Let $T: C([0,2]) \to C([0,2])$ be given by $(Tf)(x) = \int_0 ^x f(t)dt$ Prove $$(T^n f)(x) = \frac{1}{(n-1)!} \int_0 ^x (x-t)^{n-1}f(t)dt$$ for $n \in \mathbb{N}$.

I am attempting this with induction and integration by parts. However, I am struggling with the induction step to show the $(n+1)$ case holds.

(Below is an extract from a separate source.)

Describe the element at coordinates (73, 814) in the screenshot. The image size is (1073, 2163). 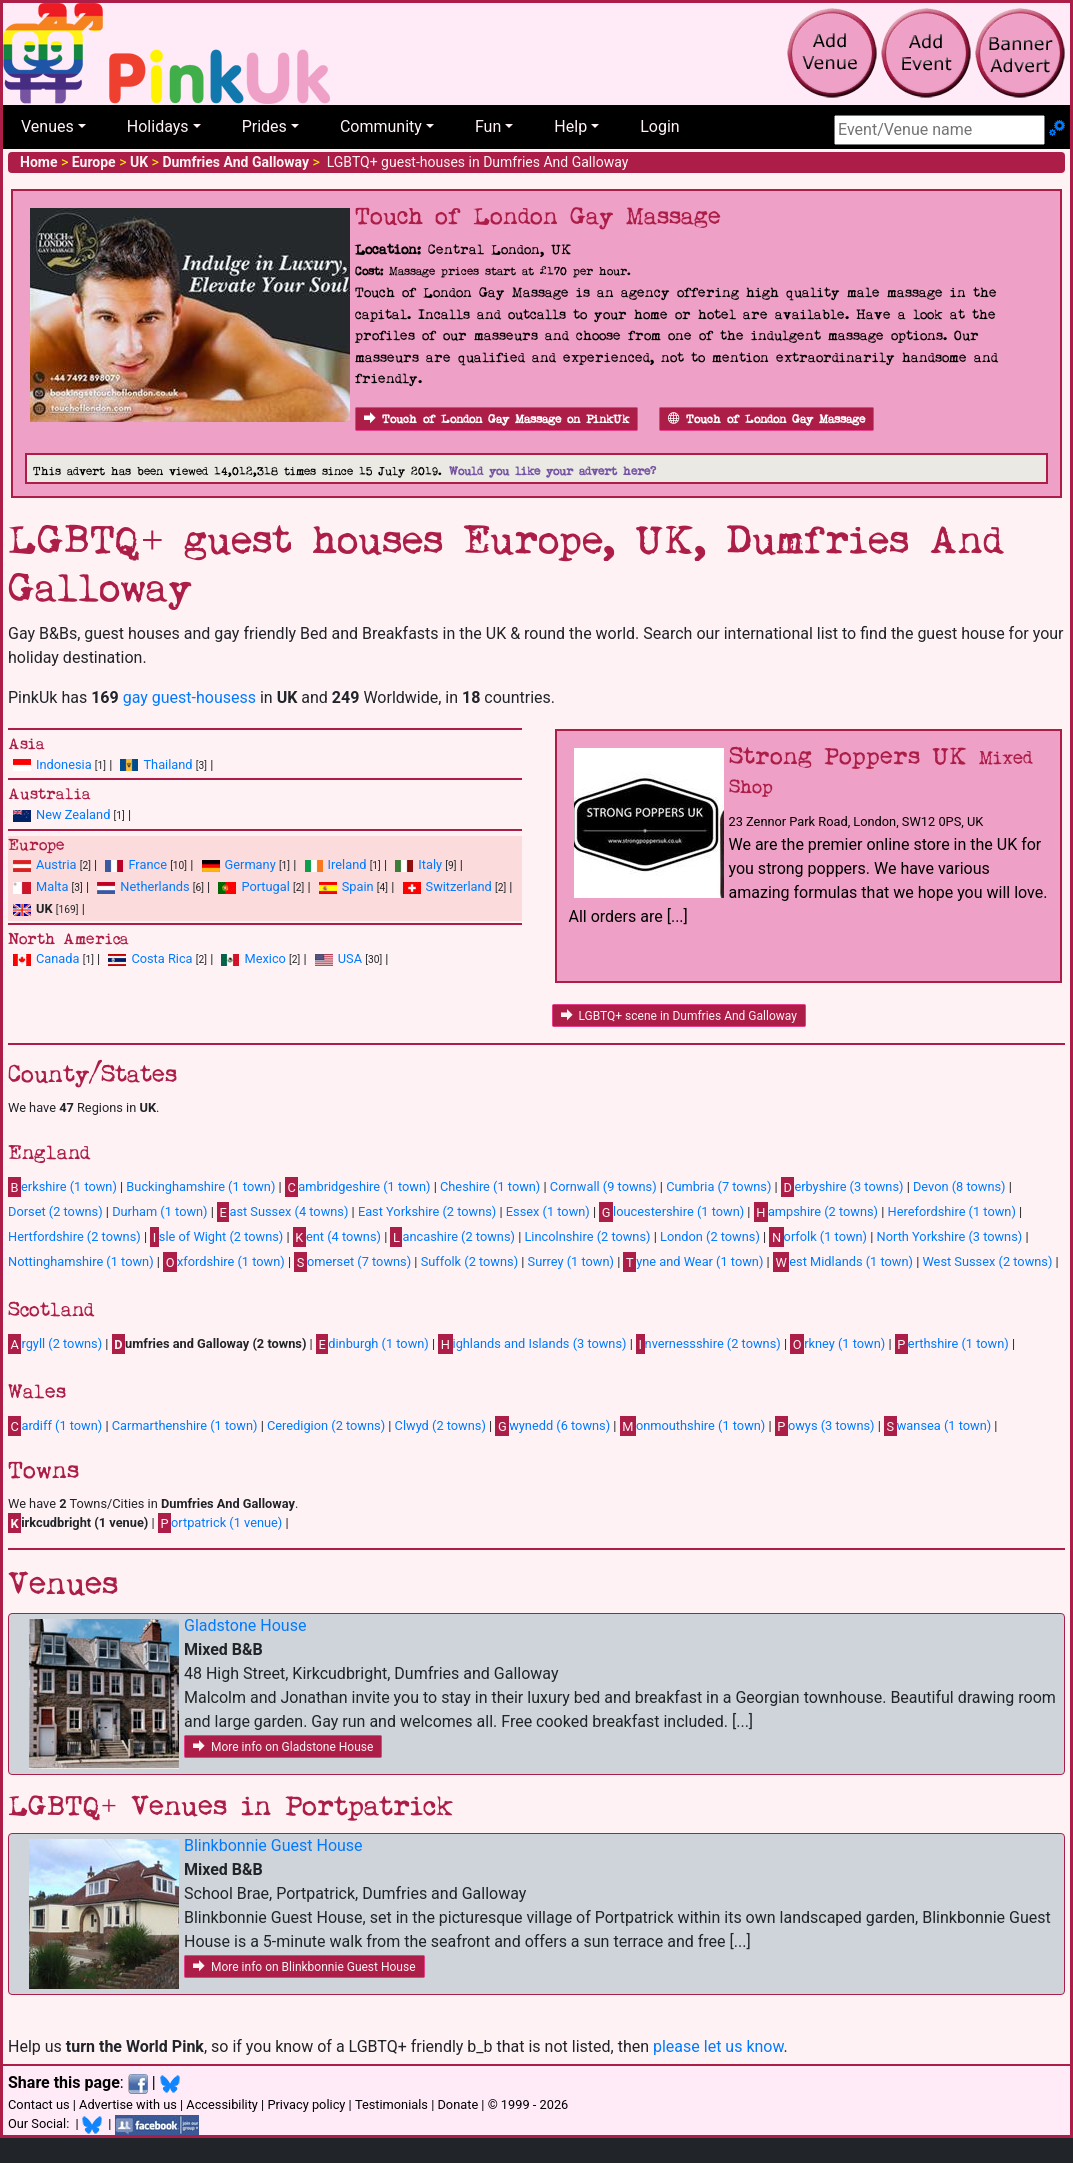 I see `New Zealand` at that location.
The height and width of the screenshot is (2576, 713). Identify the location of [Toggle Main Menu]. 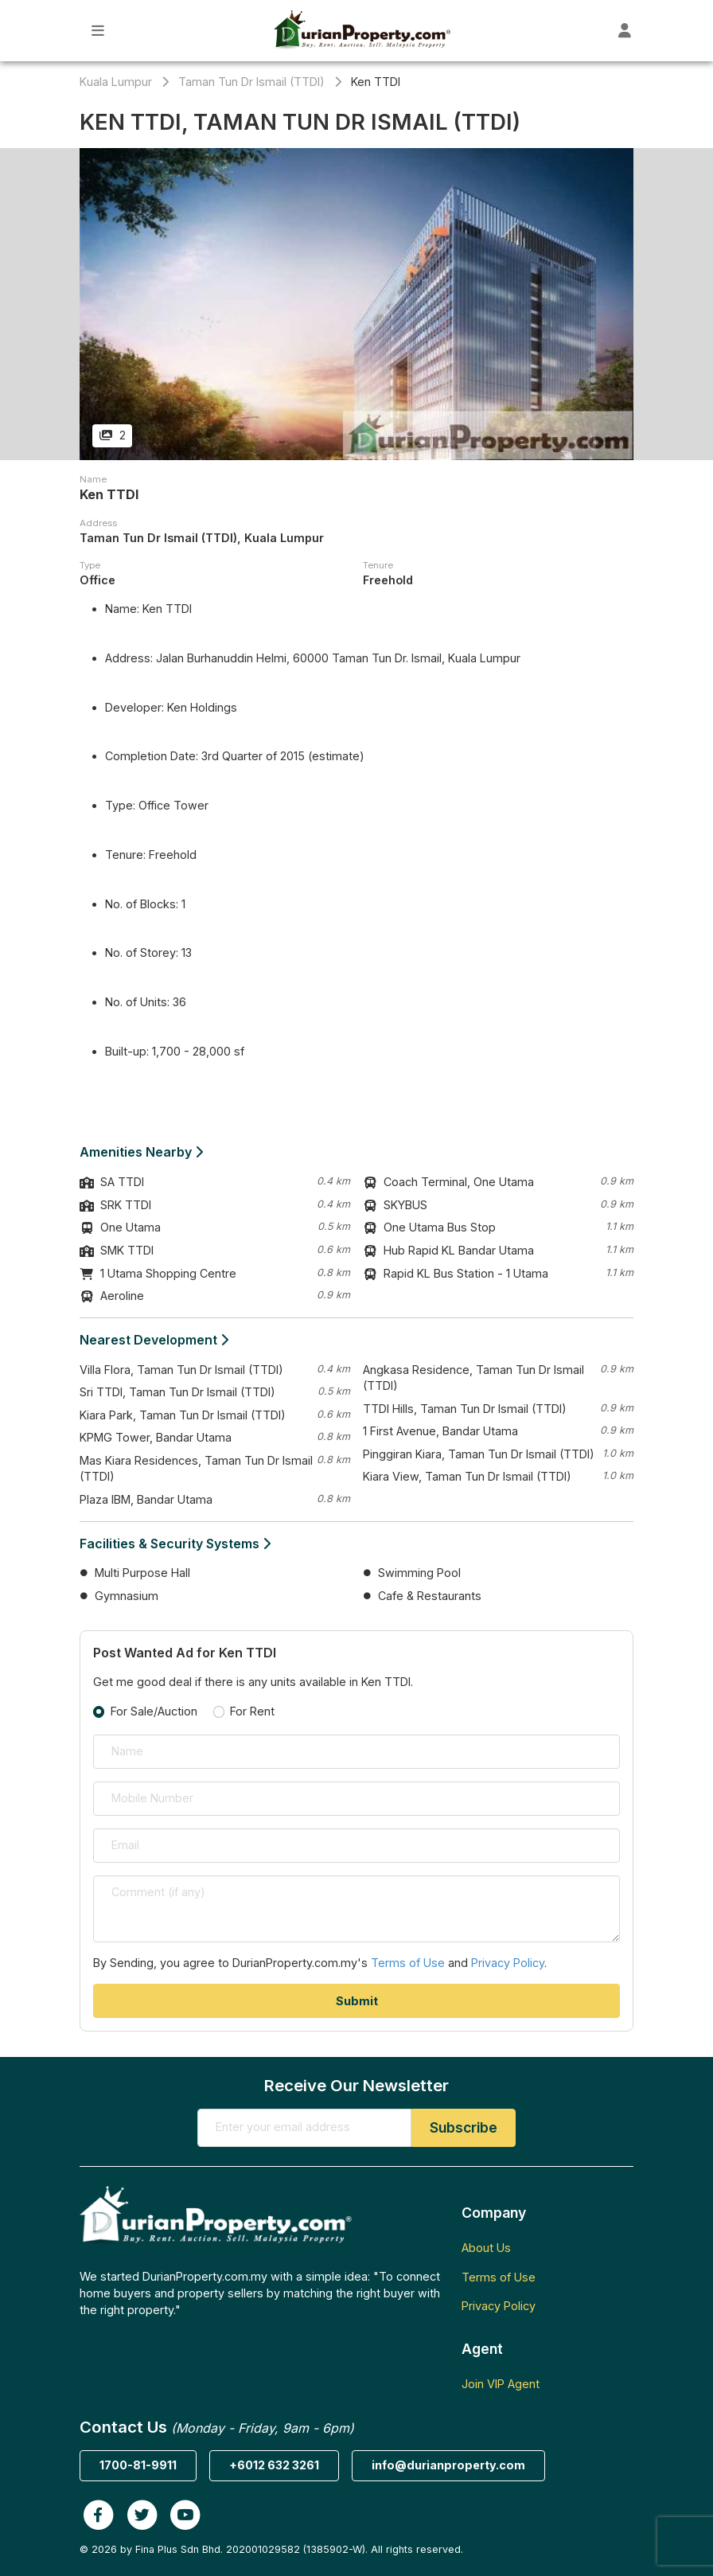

No matter what substitution I use for $u$ and $dv$, I am unable to proceed. (I first tried $u = (x-t)^n$ to use the induction hypothesis, but did not succeed.) Any ideas on how to proceed/conclude?

Answer 1

\begin{align*} (T^{2}f)(x)&=\int_{0}^{x}(Tf)(t)dt\\ &=\int_{0}^{x}\int_{0}^{t}f(u)dudt\\ &=\int_{0}^{x}\int_{0}^{x}\chi_{[0,t]}(u)f(u)dudt\\ &=\int_{0}^{x}\int_{0}^{x}\chi_{[u,x]}(t)dtf(u)du\\ &=\int_{0}^{x}(x-u)f(u)du. \end{align*} Similarly, we have \begin{align*} (T^{n+1}f)(x)&=\int_{0}^{x}(T^{n}f)(t)dt\\ &=\dfrac{1}{(n-1)!}\int_{0}^{x}\int_{0}^{t}(t-u)^{n-1}f(u)dudt\\ &=\dfrac{1}{(n-1)!}\int_{0}^{x}\int_{0}^{x}\chi_{[u,x]}(t)(t-u)^{n-1}dtf(u)du\\ &=\dfrac{1}{(n-1)!}\int_{0}^{x}\int_{u}^{x}(t-u)^{n-1}dtf(u)du\\ &=\dfrac{1}{(n-1)!}\dfrac{1}{n}\int_{0}^{x}(x-u)^{n}f(u)du\\ &=\dfrac{1}{n!}\int_{0}^{x}(x-u)^{n}f(u)du. \end{align*}

Answer 2

Given, $T(f)(x)=\int_{0}^{x}f(t)dt$

Induction hypothesis: The result holds for n.

Let, $T(f)(x)=g(x)$ then $g(0)=0$ and $g'(x)=f(x)$

Now,

$T^{n+1}(f(x))=T^n(T(f(x)))=T^n(g(x))$

$=\frac{1}{(n-1)!}\int_{0}^{x}(x-t)^{n-1}g(t)dt$

$=\frac{1}{(n-1)!}[[-g(t)\frac{(x-t)^n}{n}]_{0}^{x}+\int_{0}^{x}\frac{1}{n}(x-t)^ng'(t)dt]$

$=\frac{1}{n!}\int_0^x(x-t)^nf(t)dt$

Hope this works.